6. A mattress for two—that’s actually comfortable.
If you’re traveling with a partner—or expect to have guests sleep over—you should get the mattress right. The lightweight and highly rated MegaMat Duo 10 comes with a foam sleeping pad and plenty of space to keep two bodies warm. Keep the Brokeback Mountain vibes without actually breaking your back, you know?
If you’re sleeping solo or need a more budget-friendly option, check out these other top-rated camping mattresses tested by the editors at Men’s Health.
7. A portable campfire for the indoor gays who were never scouts.
For those of us kids who wanted to learn how to star on Broadway more than learn how to start a bonfire, this eight-inch portable campfire from Radiate is *chef’s kiss.* It’s easy to use, reusable, and a great alternative to rubbing two sticks together until there’s a spark (although, that sounds like fun too).
8. A blanket that keeps you toasty in style.

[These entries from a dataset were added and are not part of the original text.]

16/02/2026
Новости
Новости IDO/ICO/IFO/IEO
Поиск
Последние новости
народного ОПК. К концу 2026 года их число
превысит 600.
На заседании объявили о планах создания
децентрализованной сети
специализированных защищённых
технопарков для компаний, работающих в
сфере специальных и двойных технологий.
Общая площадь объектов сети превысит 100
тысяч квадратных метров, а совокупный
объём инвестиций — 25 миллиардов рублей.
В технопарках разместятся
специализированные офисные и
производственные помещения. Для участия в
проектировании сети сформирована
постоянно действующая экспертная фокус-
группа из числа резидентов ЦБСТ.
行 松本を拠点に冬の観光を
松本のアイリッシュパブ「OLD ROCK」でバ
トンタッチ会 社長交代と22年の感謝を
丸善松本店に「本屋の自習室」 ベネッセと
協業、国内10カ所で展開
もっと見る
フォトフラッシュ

This gloriously puffy blanket from Rumpl is lightweight but insulated, water-resistant, and comes in over a dozen different colorful designs.

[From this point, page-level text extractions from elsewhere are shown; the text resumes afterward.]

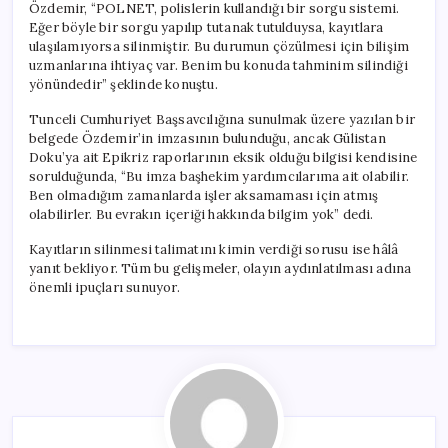
Özdemir, “POLNET, polislerin kullandığı bir sorgu sistemi.
Eğer böyle bir sorgu yapılıp tutanak tutulduysa, kayıtlara
ulaşılamıyorsa silinmiştir. Bu durumun çözülmesi için bilişim
uzmanlarına ihtiyaç var. Benim bu konuda tahminim silindiği
yönündedir” şeklinde konuştu.
Tunceli Cumhuriyet Başsavcılığına sunulmak üzere yazılan bir
belgede Özdemir’in imzasının bulunduğu, ancak Gülistan
Doku’ya ait Epikriz raporlarının eksik olduğu bilgisi kendisine
sorulduğunda, “Bu imza başhekim yardımcılarıma ait olabilir.
Ben olmadığım zamanlarda işler aksamaması için atmış
olabilirler. Bu evrakın içeriği hakkında bilgim yok” dedi.
Kayıtların silinmesi talimatını kimin verdiği sorusu ise hâlâ
yanıt bekliyor. Tüm bu gelişmeler, olayın aydınlatılması adına
önemli ipuçları sunuyor.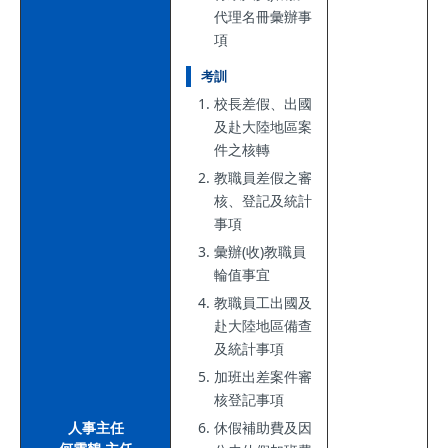
代理名冊彙辦事
項
考訓
校長差假、出國
及赴大陸地區案
件之核轉
教職員差假之審
核、登記及統計
事項
彙辦(收)教職員
輪值事宜
教職員工出國及
赴大陸地區備查
及統計事項
加班出差案件審
核登記事項
人事主任
休假補助費及因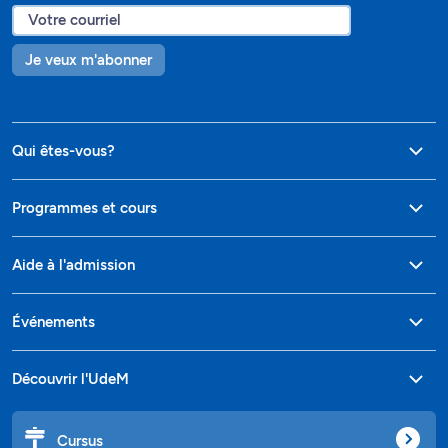
Je veux m'abonner
Qui êtes-vous?
Programmes et cours
Aide à l'admission
Événements
Découvrir l'UdeM
Cursus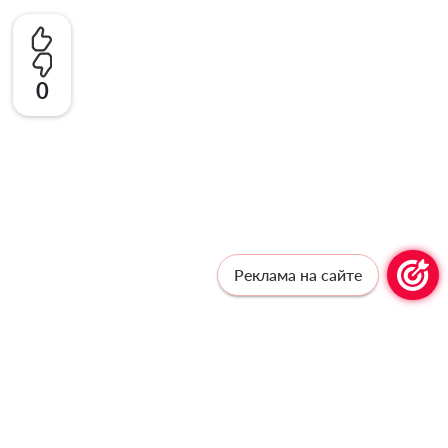
0
Реклама на сайте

9. A campfire that you’ve turned gay.
Do campfires have a gender? No. A sexual orientation? Also no. Then is it really necessary that we turn them into homosexuals? Yes it is. Toss these color-changing packets from Magical Flame into the flames to give your campfire a limp wrist.
10. Pride playing cards featuring your favorite queer legends.
These pride playing cards by Shulph Ink feature past and present icons of the LGBTQ+ community, and, yes, there are plenty of queens in this deck, honey.
11. 4-in-1 cutlery utensils for the efficiency gays.
If you love the convenience of a spork but just reading the word spork makes you cringe, listen up: this 4-in-1 cutlery utensil from Hikenture has it all: a stainless steel spoon, fork, and knife, as well as a bottle opener.
12. An outdoor shower, in case things get dirty. (They will.)
If you’re an au naturale type, more power to you. But for those who prefer to keep hygiene a priority, a portable shower—like this battery-powered rechargeable one from Innhom—is a must-have.
13. A thing to keep your bottom warm.
If you’re expecting hands to be on your buns in your tent, you don’t want them feeling like ice packs, do you? This personal seat heater from Dometic is perfect for campers, keeping your tush warm and cozy for your comfort (and your handsy crush’s).
14. A pride fanny pack you won’t hate.
Let’s be honest: lots of pride merch looks downright homophobic. Does that tote bag really need to be every color? All at once? That’s why REI’s Trail 2 Pride Edition Waist Pack is so great: you can wear it with pride without looking like a rainbow vomited on you.
15. A cookbook that got the assignment.
If you want your next camping trip to include deliciously easy meals that will impress your fellow campers and require little-to-no clean up, then look no further than Country Living’s Eating Outdoors cookbook.
16. The gayest kind of cornholing.
Make your cornholing even queerer with these two-by-four rainbow-chevron cornhole boards from the American Cornhole Association, which is a legit organization and definitely not the name of a fictional corporate office in a gay adult video.